Everyone likes a good choropleth map, that is, a map with regions colored according to some variable. But when the variable is a function a population of highly unevenly distributed individuals — such as in maps of the United States — we know we can run into some problems:
Half of the population in the continental United States lives in just 1% of the continental U.S. land area. One-fifth of the population lives in just 0.28% of the land area. 95% of the population lives in just 27% of the land area.
There are at least two problems with veridical (regular geographic) choropleth maps. In a rasterized choropleth map (i.e. it has finite resolution), entire cities can get squashed into a single pixel with the result that information is lost. A substantial proportion of the information that the map is trying to show probably doesn’t even appear if the variation occurs where the people are.
And more familiar, veridical maps can misrepresent the aggregate. Individuals in low-density areas are given more space on the map than individuals with high-density areas, biasing aggregate inferences toward the value of individuals in low-density areas.

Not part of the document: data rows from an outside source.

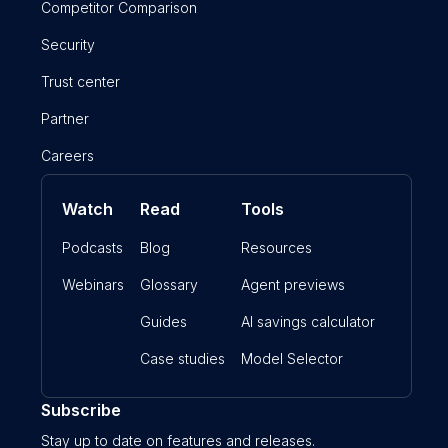
Competitor Comparison
Security
Trust center
Partner
Careers
Watch
Read
Tools
Podcasts
Blog
Resources
Webinars
Glossary
Agent previews
Guides
AI savings calculator
Case studies
Model Selector
Subscribe
Stay up to date on features and releases.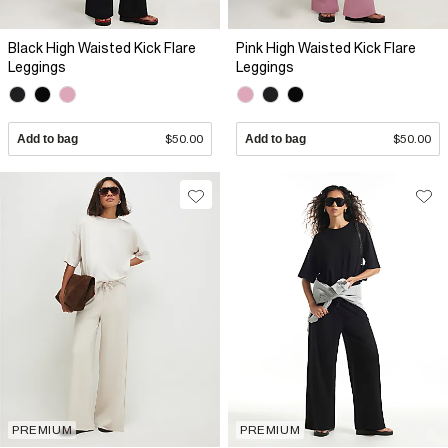
Black High Waisted Kick Flare
Pink High Waisted Kick Flare
Leggings
Leggings
Add to bag
$50.00
Add to bag
$50.00
PREMIUM
PREMIUM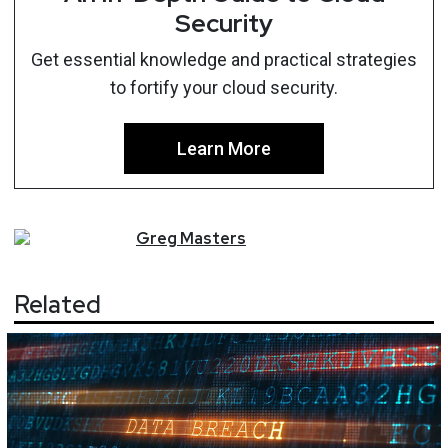
Security
Get essential knowledge and practical strategies
to fortify your cloud security.
Learn More
Greg
Masters
Related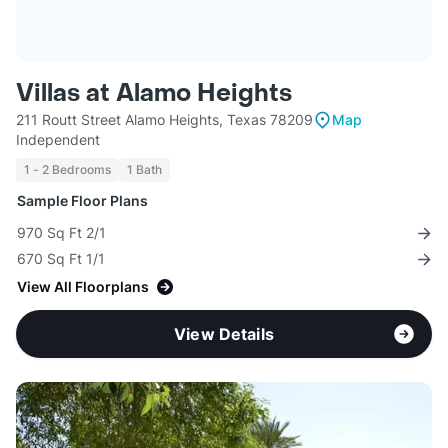
Villas at Alamo Heights
211 Routt Street Alamo Heights, Texas 78209
Map
Independent
1 - 2 Bedrooms
1 Bath
Sample Floor Plans
970 Sq Ft 2/1
670 Sq Ft 1/1
View All Floorplans
View Details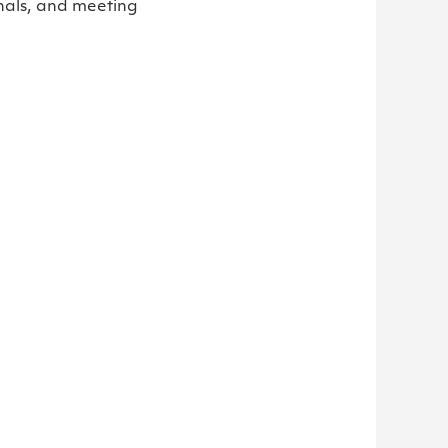
nals, and meeting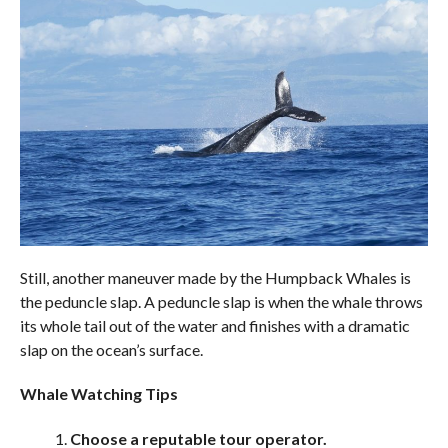
Still, another maneuver made by the Humpback Whales is
the peduncle slap. A peduncle slap is when the whale throws
its whole tail out of the water and finishes with a dramatic
slap on the ocean’s surface.
Whale Watching Tips
Choose a reputable tour operator.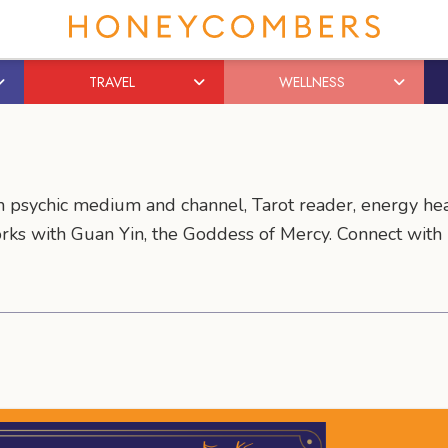
TRAVEL
WELLNESS
rn psychic medium and channel, Tarot reader, energy he
orks with Guan Yin, the Goddess of Mercy. Connect with 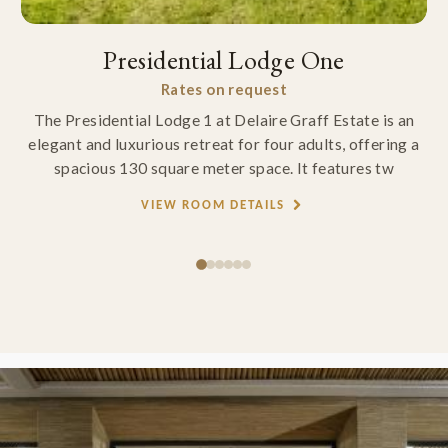
Presidential Lodge One
Rates on request
The Presidential Lodge 1 at Delaire Graff Estate is an
elegant and luxurious retreat for four adults, offering a
spacious 130 square meter space. It features tw
VIEW ROOM DETAILS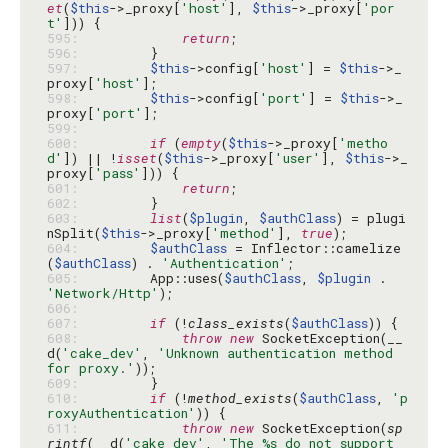
et
(
$this
->_proxy[
'host'
], 
$this
->_proxy[
'por
t'
595: 
return
596: 
597: 
$this
->config[
'host'
] = 
$this
->_
proxy[
'host'
598: 
$this
->config[
'port'
] = 
$this
->_
proxy[
'port'
599: 
600: 
if
 (
empty
(
$this
->_proxy[
'metho
d'
]) || !
isset
(
$this
->_proxy[
'user'
], 
$this
->_
proxy[
'pass'
601: 
return
602: 
603: 
list
(
$plugin
, 
$authClass
) = plugi
nSplit(
$this
->_proxy[
'method'
], 
true
604: 
$authClass
 = Inflector::camelize
(
$authClass
) . 
'Authentication'
605: 
        App::uses(
$authClass
, 
$plugin
 . 
'Network/Http'
606: 
607: 
if
 (!
class_exists
(
$authClass
608: 
throw
new
 SocketException(__
d(
'cake_dev'
, 
'Unknown authentication method 
for proxy.'
609: 
610: 
if
 (!
method_exists
(
$authClass
, 
'p
roxyAuthentication'
611: 
throw
new
 SocketException(
sp
rintf
(__d(
'cake_dev'
, 
'The %s do not support 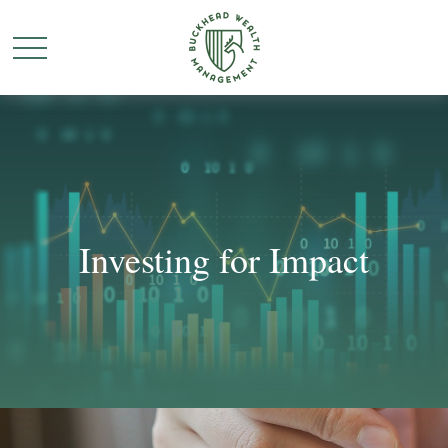
Investing for Impact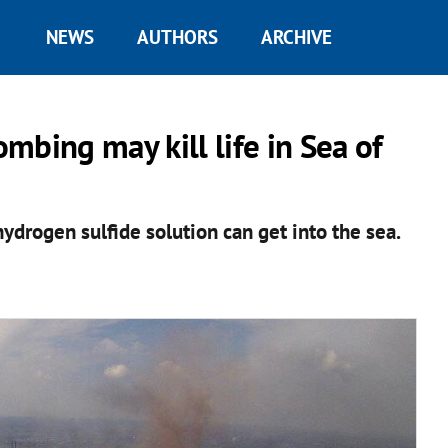
NEWS
AUTHORS
ARCHIVE
mbing may kill life in Sea of
ydrogen sulfide solution can get into the sea.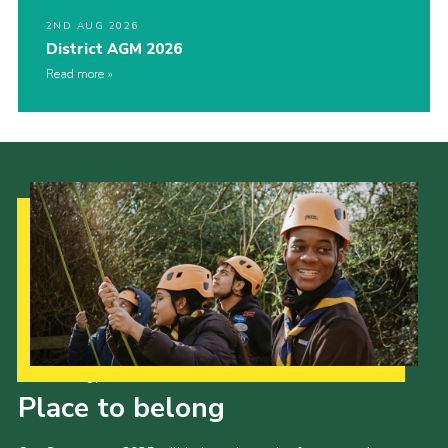
2ND AUG 2026
District AGM 2026
Read more
Our Strategy to 2035
Place to belong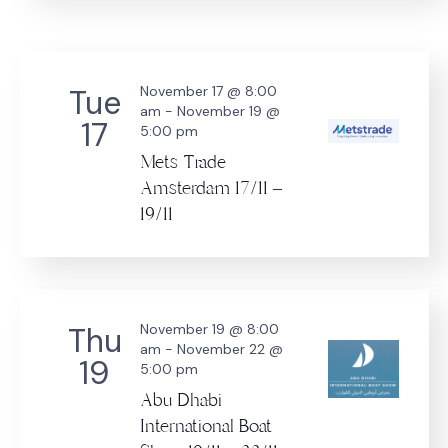
Tue
November 17 @ 8:00
am
-
November 19 @
17
5:00 pm
Mets Trade
Amsterdam 17/11 –
19/11
Thu
November 19 @ 8:00
am
-
November 22 @
19
5:00 pm
Abu Dhabi
International Boat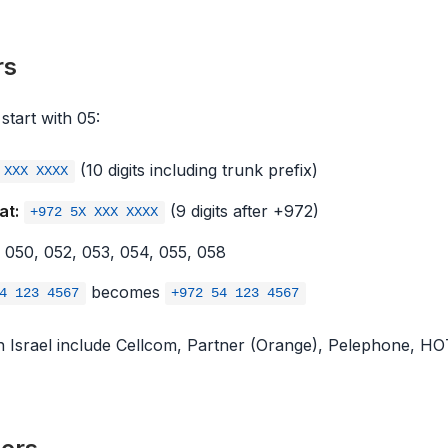
rs
start with 05:
(10 digits including trunk prefix)
 XXX XXXX
at:
(9 digits after +972)
+972 5X XXX XXXX
050, 052, 053, 054, 055, 058
becomes
4 123 4567
+972 54 123 4567
in Israel include Cellcom, Partner (Orange), Pelephone, H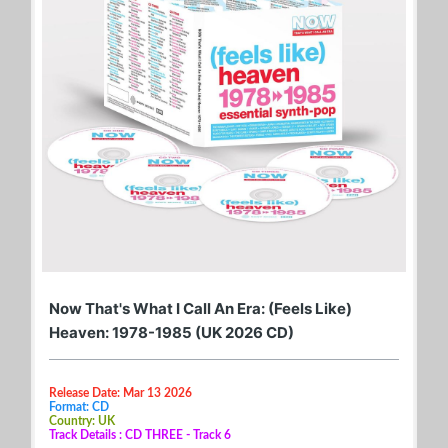
Now That's What I Call An Era: (Feels Like)
Heaven: 1978-1985 (UK 2026 CD)
Release Date: Mar 13 2026
Format: CD
Country: UK
Track Details : CD THREE - Track 6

Coloring a map by district — like by county or congressional district — runs into the same problem. The smallest 50% of the 433 congressional districts in the continental U.S. occupy just 5% of the land area. Six congressional districts, all in New York City, are smaller than one pixel in a typically sized map! (Where “typically sized” is 650px by 410px.)
When map data falls below the resolution of the map itself one should be very concerned. It’s like tossing out arbitrary data because these data points really aren’t showing up at all. That’s considered academic fraud when the data is shown in the form of a table. I’m not sure why we think it’s okay in map form.
It’s also mostly the urban population that gets squeezed into a small area. This is particularly concerning for politically themed maps since the urban population leans left. All six of those too-small-to-be-seen New York districts are currently represented by Democrats, for instance. Republican-held congressional districts are on average 2.7 times larger than Democrat-held districts despite having equal weight in Congress and so take up disproportionate space in a verdical map. The same is likely true by county too if we were to look at presidential election results.
Considering how much space on a map is taken up by essentially unpopulated land, these maps are also inefficient representations of the data. They give space to meaningless geographies while skipping meaningful ones.
It’s really time we stop using veridical maps to show population data. I get that cartograms are hard to construct and hard to read, but I would rather have no map at all than a map that misrepresents the data it purports to show.
Here’s a table showing land area as a function of population:
|% of Population||% of Land Area|
For computing land area resided in by the population, I used the 72,246 Census tracts in the 2010 census that make up the continental United States, meaning I excluded tracts in Alaska, Hawaii, and the five island territories. For land area I used the ALAND10 value in the Census’s shapefiles. The total population and land area of the tracts used were 306,675,006 and 7,653,005 km^2, respectively.
For congressional districts, I used the 433 districts in the continental U.S. (that’s the states minus Alaska and Hawaii and including the DC district). Their “land area” is their 2D area after being projected into EPSG:2163, which is an equal-area projection, using this Census GIS data. The total “land area” computed this way came out to 8,064,815 km^2, the difference being areas of water. For which party holds the district, I filled in the two currently vacant districts (AL-01 & FL-13) with the party of their most recent congressman.
Thanks to Matt Moehr, Lisa Wolfisch, and Pat Grady for some tips on identifying census tracts via Twitter.
Updates: Keith Ivey pointed out that I included Hawaii in the definition of continental U.S. the first time around. Fortunately it’s land area is small enough that it only barely affected the numbers. Instead of 74,003 tracts and 435 congressional districts there are 72,246 and 433; 60% of the population lives in 1.71% and not 1.70% of the land area. Other numbers are unchanged.
I also changed the projection used to compute the land area of congressional districts from “web Mercator” to an equal-area projection, but the numbers (e.g. 50% cover 5% of land) didn’t change. While I was there, I also changed how the Republican/Democrat distortion was measured. I originally wrote “Republican-held congressional districts cover 3.2 times more land area than Democrat-held districts despite Republicans only having 1.2 times as many seats in Congress” but I think the way it’s phrased now is clearer.